The Economics of Unlabeled Data

  • The Pain Point: A hospital wants to build an AI model to predict the risk of sepsis, a life-threatening condition. They have electronic health records for 2 million patients, a treasure trove of unlabeled data (vitals, lab results, etc.). However, getting expert doctors to retrospectively review each case and apply a definitive Sepsis or No Sepsis label is prohibitively expensive. They can only afford to label 5,000 records.
  • The Generative Solution (Semi-Supervised Learning): This is where generative models create immense economic value.
    1. Unsupervised Pre-training: We first train a generative model (like a VAE) on all 2 million unlabeled patient records. The model’s task is simply to understand the data’s structure—to learn what a “normal” patient’s trajectory looks like, what common patterns in lab results are, and how different vitals relate to each other. It builds a rich, internal representation of human physiology as captured in the data.
    2. Supervised Fine-tuning: Now, we take the 5,000 labeled records. We use this small, precious dataset to fine-tune the pre-trained model. Because the model has already done 99% of the work by learning the data’s landscape, the labeled data simply acts as a guide, putting names to the regions the model has already discovered. The result is a highly accurate sepsis prediction model that approaches the performance of a model trained on millions of labeled records, but for a tiny fraction of the cost.

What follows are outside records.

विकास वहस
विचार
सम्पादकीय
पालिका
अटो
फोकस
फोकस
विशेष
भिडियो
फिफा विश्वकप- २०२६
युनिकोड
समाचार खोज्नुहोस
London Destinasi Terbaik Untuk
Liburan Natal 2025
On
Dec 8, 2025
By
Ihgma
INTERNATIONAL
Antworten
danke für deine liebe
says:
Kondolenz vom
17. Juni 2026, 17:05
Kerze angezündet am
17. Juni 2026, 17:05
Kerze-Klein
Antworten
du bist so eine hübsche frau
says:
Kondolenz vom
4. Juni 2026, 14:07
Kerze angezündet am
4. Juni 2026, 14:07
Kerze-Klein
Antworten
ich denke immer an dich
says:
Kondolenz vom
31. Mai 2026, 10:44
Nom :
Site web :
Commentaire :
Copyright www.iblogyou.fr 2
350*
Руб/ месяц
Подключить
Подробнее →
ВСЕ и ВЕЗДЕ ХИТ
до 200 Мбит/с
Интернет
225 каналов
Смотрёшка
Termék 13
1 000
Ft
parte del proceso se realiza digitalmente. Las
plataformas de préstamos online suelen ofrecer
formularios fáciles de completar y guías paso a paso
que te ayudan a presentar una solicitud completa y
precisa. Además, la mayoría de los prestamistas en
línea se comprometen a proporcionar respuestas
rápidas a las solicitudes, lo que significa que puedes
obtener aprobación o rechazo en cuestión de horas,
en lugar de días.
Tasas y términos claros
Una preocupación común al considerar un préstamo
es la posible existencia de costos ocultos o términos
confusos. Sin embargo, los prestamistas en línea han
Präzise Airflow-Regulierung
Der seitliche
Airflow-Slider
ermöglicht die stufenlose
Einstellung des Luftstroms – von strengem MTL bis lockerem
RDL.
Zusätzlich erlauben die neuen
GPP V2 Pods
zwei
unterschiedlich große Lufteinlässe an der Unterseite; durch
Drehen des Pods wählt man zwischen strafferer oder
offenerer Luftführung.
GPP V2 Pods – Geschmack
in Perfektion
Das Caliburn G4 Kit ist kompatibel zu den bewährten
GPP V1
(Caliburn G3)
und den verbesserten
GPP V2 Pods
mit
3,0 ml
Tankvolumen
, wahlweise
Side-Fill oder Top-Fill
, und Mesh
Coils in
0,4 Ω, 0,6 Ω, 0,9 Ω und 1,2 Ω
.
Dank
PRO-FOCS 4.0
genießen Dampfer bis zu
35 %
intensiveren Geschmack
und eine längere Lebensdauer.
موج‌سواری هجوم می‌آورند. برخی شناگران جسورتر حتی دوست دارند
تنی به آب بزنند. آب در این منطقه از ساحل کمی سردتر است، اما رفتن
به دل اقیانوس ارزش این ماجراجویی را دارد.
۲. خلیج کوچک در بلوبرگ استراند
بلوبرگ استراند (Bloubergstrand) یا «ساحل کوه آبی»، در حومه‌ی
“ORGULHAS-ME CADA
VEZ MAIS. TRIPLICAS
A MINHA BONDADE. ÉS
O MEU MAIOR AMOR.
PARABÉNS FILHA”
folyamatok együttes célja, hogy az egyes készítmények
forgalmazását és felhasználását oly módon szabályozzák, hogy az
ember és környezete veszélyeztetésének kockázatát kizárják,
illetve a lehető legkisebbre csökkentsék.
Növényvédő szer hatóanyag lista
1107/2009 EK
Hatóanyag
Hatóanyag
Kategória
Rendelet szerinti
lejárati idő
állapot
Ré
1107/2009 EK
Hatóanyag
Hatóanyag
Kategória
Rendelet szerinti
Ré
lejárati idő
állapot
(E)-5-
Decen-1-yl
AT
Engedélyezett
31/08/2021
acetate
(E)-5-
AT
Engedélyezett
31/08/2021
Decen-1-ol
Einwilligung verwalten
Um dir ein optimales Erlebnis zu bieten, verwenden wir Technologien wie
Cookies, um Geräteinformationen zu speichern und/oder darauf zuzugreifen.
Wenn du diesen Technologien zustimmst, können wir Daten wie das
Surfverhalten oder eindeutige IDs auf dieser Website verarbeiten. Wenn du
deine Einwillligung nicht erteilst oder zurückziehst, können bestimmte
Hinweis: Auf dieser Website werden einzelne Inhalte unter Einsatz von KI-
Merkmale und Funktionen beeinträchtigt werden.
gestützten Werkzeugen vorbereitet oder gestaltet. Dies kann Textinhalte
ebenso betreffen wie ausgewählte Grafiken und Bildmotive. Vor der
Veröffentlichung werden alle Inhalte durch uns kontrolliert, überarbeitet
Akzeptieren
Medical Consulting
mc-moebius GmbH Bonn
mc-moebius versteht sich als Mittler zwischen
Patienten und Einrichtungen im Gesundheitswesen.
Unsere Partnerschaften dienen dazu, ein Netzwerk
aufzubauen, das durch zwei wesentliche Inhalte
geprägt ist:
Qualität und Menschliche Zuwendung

The Ultimate Safety Net—Out-of-Distribution (OOD) Detection

  • The Silent Failure: A hedge fund trains a trading algorithm on market data from 2010-2019. The model performs brilliantly in back-testing. In 2020, the COVID-19 pandemic creates unprecedented market volatility. The discriminative model, only knowing how to classify patterns it has seen before, continues to operate with high confidence, misinterpreting the new reality and leading to catastrophic losses. It has no mechanism for recognizing that the fundamental rules of the game have changed.
  • The Generative Alarm Bell: A generative model is also trained on the 2010-2019 data. It doesn’t just learn trading signals; it learns the probability distribution of a “normal” market day. When the pandemic-era data starts streaming in, the model calculates the likelihood of this new data under its learned distribution. The probability is infinitesimally small. It immediately flags this data as Out-of-Distribution. It essentially raises a giant red flag and says: “EMERGENCY. The world I was trained on no longer exists. My predictions are unreliable. Human intervention is required.” It knows what it doesn’t know, which is arguably the most critical feature of any AI system deployed in a high-stakes, dynamic environment.

A Call for True Innovation

For too long, we have defined “progress” in AI by climbing a few points up a leaderboard on a static dataset. This is not innovation; it’s optimization.

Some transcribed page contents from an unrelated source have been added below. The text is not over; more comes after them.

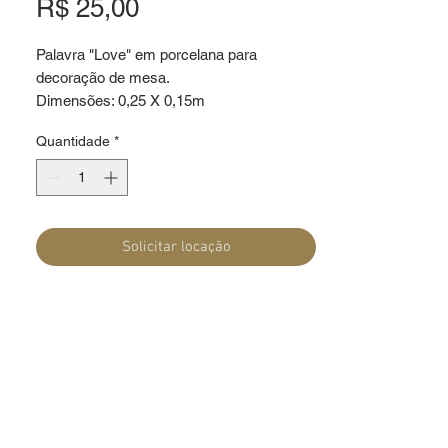
Preço
R$ 25,00
Palavra "Love" em porcelana para 
decoração de mesa.

Dimensões: 0,25 X 0,15m
Quantidade
*
Solicitar locação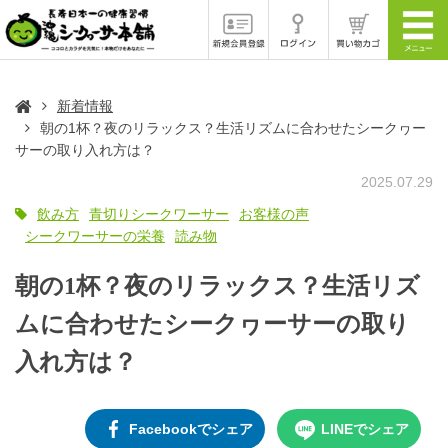
新着情報
朝の1杯？夜のリラックス？生活リズムに合わせたシークヮー
サーの取り入れ方は？
2025.07.29
飲み方
青切りシークワーサー
お客様の声
シークワーサーの栄養
読み物
朝の1杯？夜のリラックス？生活リズ
ムに合わせたシークヮーサーの取り
入れ方は？
Facebookでシェア
LINEでシェア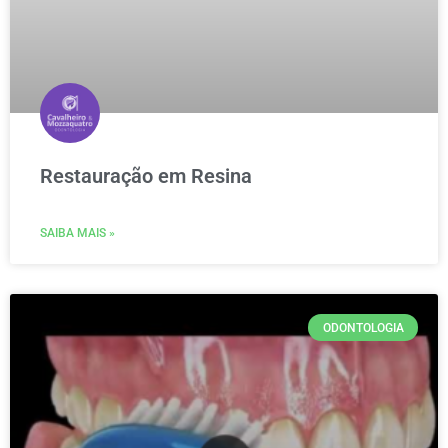
Restauração em Resina
SAIBA MAIS »
ODONTOLOGIA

The real opportunities—the massive markets—lie in solving the foundational problems that every enterprise faces. They are in building systems that are robust to the chaos of reality, that can learn from all available data, not just the perfectly curated bits, and that are smart enough to know when they are out of their depth.

These are generative problems. They require a shift in our thinking, away from simply drawing boundaries and towards the ambitious goal of deep, probabilistic understanding. To the founders, the data scientists, and the investors, I say: look past the low-hanging fruit. The most valuable work is yet to be done, in the rich, untapped frontier of tabular data.